As you all know, I’m not a big fan of “what not to do” posts because the job search can be negative enough… so I like to stay positive. However, LinkedIn is a really important tool in today’s recruiting landscape, and while I’m definitely looking forward to writing about the “do’s”, in this case the “don’ts” are pretty important. LinkedIn is VERY visible so it’s important to get your profile in really good shape, even if you’re not that active right now. Here’s my list of the top 5 mistakes candidates make on LinkedIn. Don’t worry, these are all very easily fixed!
1. Have an unprofessional profile picture.

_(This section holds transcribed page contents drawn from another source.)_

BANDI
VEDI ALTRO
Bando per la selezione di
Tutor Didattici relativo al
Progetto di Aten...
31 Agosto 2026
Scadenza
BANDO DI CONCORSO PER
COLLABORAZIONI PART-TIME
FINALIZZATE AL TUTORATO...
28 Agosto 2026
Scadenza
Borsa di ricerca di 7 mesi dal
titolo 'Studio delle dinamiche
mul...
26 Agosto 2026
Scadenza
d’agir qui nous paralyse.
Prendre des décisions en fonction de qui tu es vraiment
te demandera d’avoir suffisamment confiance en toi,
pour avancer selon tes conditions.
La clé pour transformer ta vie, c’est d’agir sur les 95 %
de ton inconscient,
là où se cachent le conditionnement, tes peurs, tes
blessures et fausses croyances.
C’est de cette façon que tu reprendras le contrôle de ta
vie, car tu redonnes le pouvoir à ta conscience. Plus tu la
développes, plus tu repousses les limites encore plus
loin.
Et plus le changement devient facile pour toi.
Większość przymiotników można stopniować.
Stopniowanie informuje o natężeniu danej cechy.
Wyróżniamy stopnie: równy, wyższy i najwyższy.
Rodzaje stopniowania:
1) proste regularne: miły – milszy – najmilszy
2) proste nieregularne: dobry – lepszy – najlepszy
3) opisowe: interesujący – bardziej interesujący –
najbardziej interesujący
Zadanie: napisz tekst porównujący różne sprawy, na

Your LinkedIn profile may be the only place where recruiters have an image associated with your experience (at least before you start interviewing). Your picture on LinkedIn can make a strong impression, so make sure you consider that before you upload. Note: Depending on how a recruiter is using LinkedIn (and what type of user they are) photos may be blocked all together – that’s how it always was for me. Ideally your profile photo will not factor into a hiring decision but if you do choose to use a photo, use these guidelines.
Good LinkedIn profile pictures are:
- Photos of just you (half of your best friend or boyfriend’s face should not be present after cropping)

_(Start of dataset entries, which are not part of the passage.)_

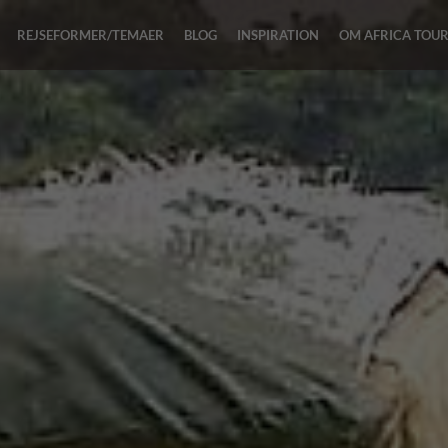
REJSEFORMER/TEMAER
BLOG
INSPIRATION
OM AFRICA TOU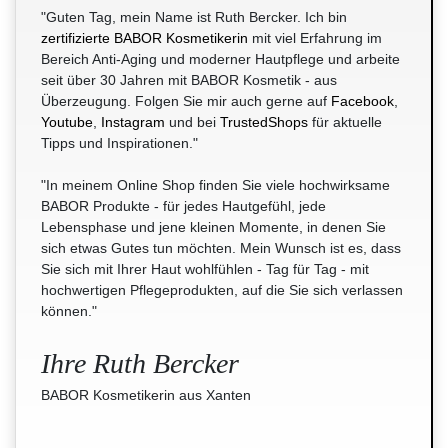
"Guten Tag, mein Name ist Ruth Bercker. Ich bin
zertifizierte BABOR Kosmetikerin
mit viel Erfahrung im
Bereich Anti-Aging und moderner Hautpflege und arbeite
seit über 30 Jahren mit BABOR Kosmetik - aus
Überzeugung. Folgen Sie mir auch gerne auf
Facebook
,
Youtube
,
Instagram
und bei
TrustedShops
für aktuelle
Tipps und Inspirationen."
"In meinem Online Shop finden Sie viele hochwirksame
BABOR Produkte - für jedes Hautgefühl, jede
Lebensphase und jene kleinen Momente, in denen Sie
sich etwas Gutes tun möchten. Mein Wunsch ist es, dass
Sie sich mit Ihrer Haut wohlfühlen - Tag für Tag - mit
hochwertigen Pflegeprodukten, auf die Sie sich verlassen
können."
Ihre Ruth Bercker
BABOR Kosmetikerin aus Xanten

- Ones where you look polished + professional (neat hair, conservative outfit)
- Ones where you have a simple smile/friendly expression. That mean’s no “sassy face” and model poses!

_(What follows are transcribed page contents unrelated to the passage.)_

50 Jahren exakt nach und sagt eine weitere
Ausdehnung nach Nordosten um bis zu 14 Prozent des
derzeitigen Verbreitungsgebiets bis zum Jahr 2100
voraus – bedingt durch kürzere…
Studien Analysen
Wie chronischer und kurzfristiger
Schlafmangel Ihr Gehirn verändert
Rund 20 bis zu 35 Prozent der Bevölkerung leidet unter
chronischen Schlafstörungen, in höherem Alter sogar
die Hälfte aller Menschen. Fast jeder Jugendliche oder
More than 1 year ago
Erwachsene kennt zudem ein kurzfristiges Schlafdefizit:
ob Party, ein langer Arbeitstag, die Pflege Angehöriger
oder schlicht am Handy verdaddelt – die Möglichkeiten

Pictures that are taken from a night out, have other people in them, or make you look sloppy in any way should be saved for Facebook. On LinkedIn, it can turn recruiters off as it is seen as an indication of how professional you are (or aren’t).
Here’s my rule of thumb if you need a new LinkedIn profile picture. Get dressed, do your hair, etc. like you are heading off to an interview at the company of your choice. Once you’re ready, have someone take a picture of you against a white or simple background. There you have it, a new LinkedIn picture.
Another note: Another option is just not having a profile picture at all. Some people say this counts against you but in my mind, your future employer should care about your experience more than a picture so if you’re not comfortable with having a picture up, skip it!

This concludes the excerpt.